The support level for Mr. Bush both here and nationally is the rough equivalent of the hard base for any Republican, meaning less than 40 percent of the vote. However, here in New Hampshire he appears to be suffering significantly among moderate Republicans, about one-fourth of the total, who were offended by the extremist conservative tone of the Republican convention in Houston on social, cultural and religious questions.
These are Republicans, said Mr. Bennett, who are "fiscal conservatives but pro-choice and interested in the environment." But the support the president is getting here now is coming largely from voters on the hard right. "The Bush vote," he said, "is mostly from people who are very conservative and pro-life."
Few Republicans seem to see any light at the end of the tunnel. Asked how Mr. Bush could turn it around, Gov. Judd Gregg said: "Just by being himself." But he conceded that the "frustration level" is still high and reflected in the electorate's attitude toward the president.
Like many Republicans who seem to be keeping some distance from the president these days, Mr. Gregg has a personal stake in Mr. Bush's political health. He is running for the Senate seat being vacated with the retirement of Republican Warren Rudman and may be leading his Democratic opponent, John Rauh, but not by an unassailable margin.
There is also a hot contest for governor, in which Republican Steve Merrill is facing a stiffer-than-expected challenge from a liberal Democratic state legislator, Deborah Arnesen.

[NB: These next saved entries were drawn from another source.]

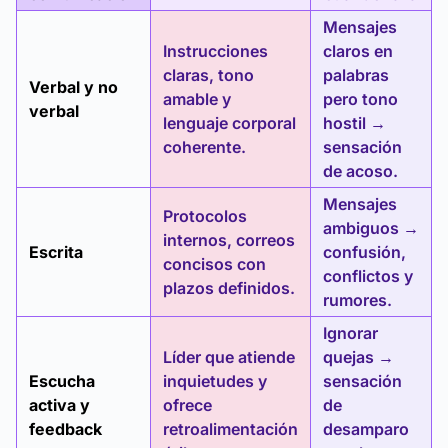
Mensajes
Instrucciones
claros en
claras, tono
palabras
Verbal y no
amable y
pero tono
verbal
lenguaje corporal
hostil →
coherente.
sensación
de acoso.
Mensajes
Protocolos
ambiguos →
internos, correos
Escrita
confusión,
concisos con
conflictos y
plazos definidos.
rumores.
Ignorar
Líder que atiende
quejas →
Escucha
inquietudes y
sensación
activa y
ofrece
de
feedback
retroalimentación
desamparo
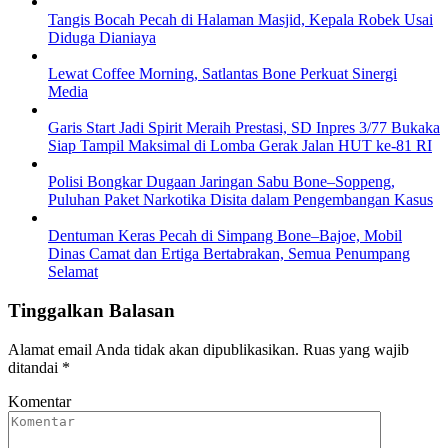
Tangis Bocah Pecah di Halaman Masjid, Kepala Robek Usai
Diduga Dianiaya
Lewat Coffee Morning, Satlantas Bone Perkuat Sinergi
Media
Garis Start Jadi Spirit Meraih Prestasi, SD Inpres 3/77 Bukaka
Siap Tampil Maksimal di Lomba Gerak Jalan HUT ke-81 RI
Polisi Bongkar Dugaan Jaringan Sabu Bone–Soppeng,
Puluhan Paket Narkotika Disita dalam Pengembangan Kasus
Dentuman Keras Pecah di Simpang Bone–Bajoe, Mobil
Dinas Camat dan Ertiga Bertabrakan, Semua Penumpang
Selamat
Tinggalkan Balasan
Alamat email Anda tidak akan dipublikasikan.
Ruas yang wajib
ditandai
*
Komentar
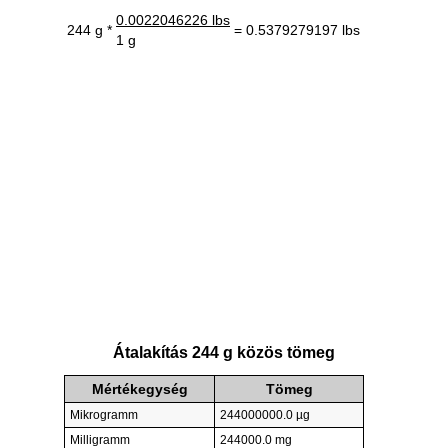
0.0022046226 lbs
244 g *
= 0.5379279197 lbs
1 g
Átalakítás 244 g közös tömeg
Mértékegység
Tömeg
Mikrogramm
244000000.0 µg
Milligramm
244000.0 mg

The conventional wisdom is that both Republicans are ahead, perhaps because there is so little history of Democratic successes here, but by no means home free if Mr. Bush does not come back at least to some degree in the final two weeks. Mr. Bennett, the poll-taker, said: "It has to have some impact on the other Republicans. It hasn't shown up yet, but it has to have some impact."
"I think in the end, they'll hold but these are very competitive races right now," said Mr. Rath, the Republican activist.
Meanwhile, the Democrats here, as elsewhere, are finding it difficult to contain their enthusiasm. "It's happening here," said Chris Spirou, the state Democratic chairman. "We've never had this before. This is a political reversal of fortunes."
No one would describe New Hampshire as a microcosm of the nation. The state is always described as too conservative, too white, too isolated to reflect the nation. But this year the situation here is not markedly different from that anywhere else, or from that during the primary campaign eight months ago.
In those days, both the Democratic Mr. Spirou and the Republican Mr. Rath were telling reporters that economic distress had created an electorate threatening to Mr. Bush not just in New Hampshire. As Mr. Rath put it then, "This thing can travel."
The evidence today is that they were dead right.